The scaled_dot_product_attention function is a part of MultiHeadAttention, and expects input arguments q, k, v with shape (batch_size, number_of_heads, seq_len, depth). Since you creates mask with input shape (3, 5), it implies batch_size=3, seq_len=5. The logit before masking, is the multiplication of q and k transpose, thus, the shape of logit becomes (3, 3). It can’t apply masking with shape (3, 1, 1, 5) mask.

Thank you edwardyu for the explanation!!
But here due to this another doubt arises!!
My understanding is

(batch_size=Total number of documents or sentences present in training, 
number_of_heads=Total number of Heads we will be generating using multihead attention,
seq_len= total number of words + padding in a sentence , 
depth= dimension of individual word vectors)

We are feeding our transformers an Input of a fixed sequence i.e. if the length is smaller than a particular sequence length then it will be padded with zero vectors!! SO here the broadcasting should be done on the basis of the Batch as well as Sequence_len but it is done on the basis of Depth

Now either my understanding of variables is incorrect or The concept is altogether wrong!! Please provide me some understanding if it is the later case!!

Sorry!
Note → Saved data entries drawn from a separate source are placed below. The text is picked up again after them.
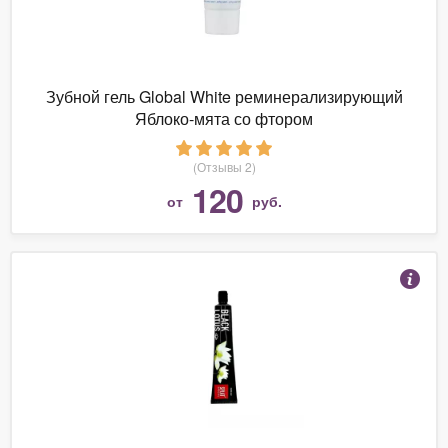
Зубной гель Global White реминерализирующий
Яблоко-мята со фтором
(Отзывы 2)
120
от
руб.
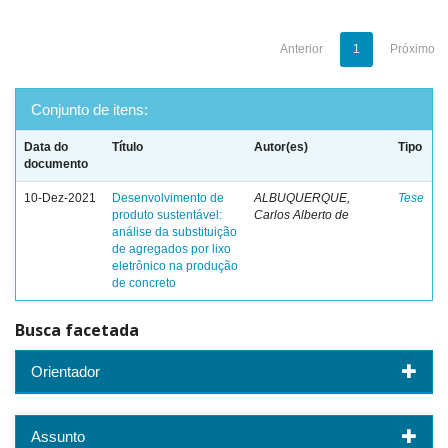
Anterior
1
Próximo
Conjunto de itens:
Data do
Título
Autor(es)
Tipo
documento
10-Dez-2021
Desenvolvimento de
ALBUQUERQUE,
Tese
produto sustentável:
Carlos Alberto de
análise da substituição
de agregados por lixo
eletrônico na produção
de concreto
Busca facetada
Orientador
Assunto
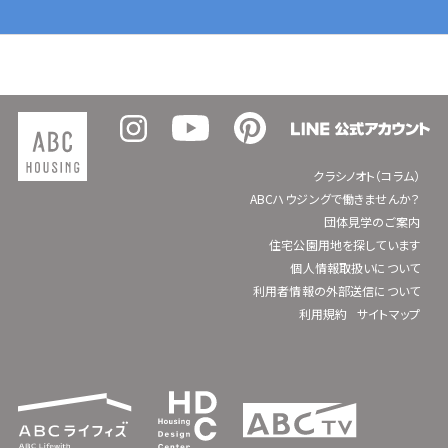
クラシノオト（コラム）
ABCハウジングで働きませんか？
団体見学のご案内
住宅公園用地を探しています
個人情報取扱いについて
利用者情報の外部送信について
利用規約
サイトマップ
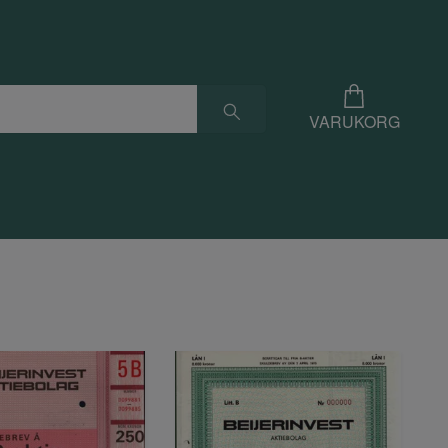
VARUKORG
It’s my fault. I fixed it.
In fact, you should not able to apply masking on it. I guess, it may be something wrong in between. The value you shown (logits before applying softmax), looks like simply add x and mask. When you add two matrices with shape (3, 5) and (3, 1, 1, 5), the result will become (3, 1, 3, 5). Here are some broadcasting rules for your reference.

Hi Edwardyu!!
Thanks again for replying!!
After reading your last comment it seems there is a problem with the assignment because create_padding_mask function is not able to mask the x !! Is it so?

Yes, you can, but you cannot take the pair of x and create_padding_mask(x) as function arguments of scaled_dot_product_attention. If you take a look at Encoder (UNQ_C5) carefully, you’ll see there is a embedding layer before MultiHeadAttention. The embedding layer transforms x with shape (batch_size, seq_len) into shape (batch_size, seq_len, depth). The MultiHeadAttention layer further splits it into shape (batch_size, head_numbers, seq_len, depth) before applying scaled_dot_product_attention.
As you can see in the scaled_dot_product_attention function, q multiplied by k transpose, the shape becomes (barch_size, head_numbers, seq_len, seq_len), then applies masking (barch_size, 1, 1, seq_len).
So, the pair of x and create_padding_mask(x) is the inputs of Encoder, rather than scaled_dot_product_attention.